Stored data entries:
<<<<
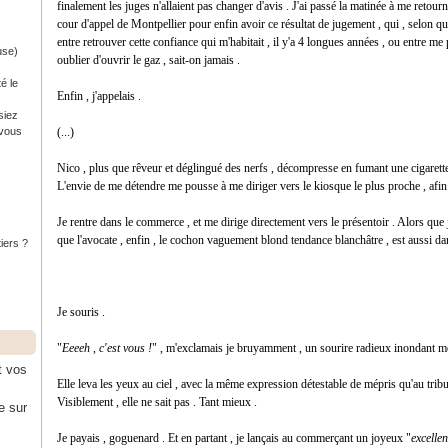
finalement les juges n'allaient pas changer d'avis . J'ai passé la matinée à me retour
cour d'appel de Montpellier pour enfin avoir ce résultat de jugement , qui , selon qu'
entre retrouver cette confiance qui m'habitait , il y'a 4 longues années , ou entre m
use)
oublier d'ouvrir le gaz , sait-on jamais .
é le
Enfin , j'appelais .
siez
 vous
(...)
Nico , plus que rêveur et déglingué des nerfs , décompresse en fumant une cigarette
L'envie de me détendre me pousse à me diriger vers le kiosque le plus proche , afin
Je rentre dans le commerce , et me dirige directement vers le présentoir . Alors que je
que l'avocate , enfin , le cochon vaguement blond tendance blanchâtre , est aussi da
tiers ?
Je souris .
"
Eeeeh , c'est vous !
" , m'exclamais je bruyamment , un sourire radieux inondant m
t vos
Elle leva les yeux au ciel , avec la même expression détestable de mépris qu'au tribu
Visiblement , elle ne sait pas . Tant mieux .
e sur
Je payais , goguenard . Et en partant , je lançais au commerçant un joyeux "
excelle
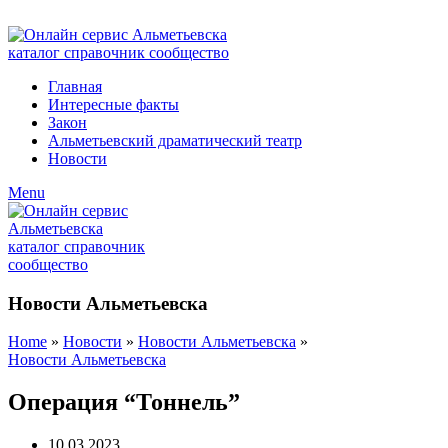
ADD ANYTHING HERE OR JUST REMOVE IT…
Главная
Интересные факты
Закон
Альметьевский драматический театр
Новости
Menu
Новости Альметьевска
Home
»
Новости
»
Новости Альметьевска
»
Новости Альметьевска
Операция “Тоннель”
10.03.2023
>>>>
Write out all the entries precisely as given, omitting each image.

* [Written response]:
finalement les juges n'allaient pas changer d'avis . J'ai passé la matinée à me retour
cour d'appel de Montpellier pour enfin avoir ce résultat de jugement , qui , selon qu'
entre retrouver cette confiance qui m'habitait , il y'a 4 longues années , ou entre m
use)
oublier d'ouvrir le gaz , sait-on jamais .
é le
Enfin , j'appelais .
siez
 vous
(...)
Nico , plus que rêveur et déglingué des nerfs , décompresse en fumant une cigarette
L'envie de me détendre me pousse à me diriger vers le kiosque le plus proche , afin
Je rentre dans le commerce , et me dirige directement vers le présentoir . Alors que je
que l'avocate , enfin , le cochon vaguement blond tendance blanchâtre , est aussi da
tiers ?
Je souris .
"
Eeeeh , c'est vous !
" , m'exclamais je bruyamment , un sourire radieux inondant m
t vos
Elle leva les yeux au ciel , avec la même expression détestable de mépris qu'au tribu
Visiblement , elle ne sait pas . Tant mieux .
e sur
Je payais , goguenard . Et en partant , je lançais au commerçant un joyeux "
excelle
ADD ANYTHING HERE OR JUST REMOVE IT…
Главная
Интересные факты
Закон
Альметьевский драматический театр
Новости
Menu
Новости Альметьевска
Home
»
Новости
»
Новости Альметьевска
»
Новости Альметьевска
Операция “Тоннель”
10.03.2023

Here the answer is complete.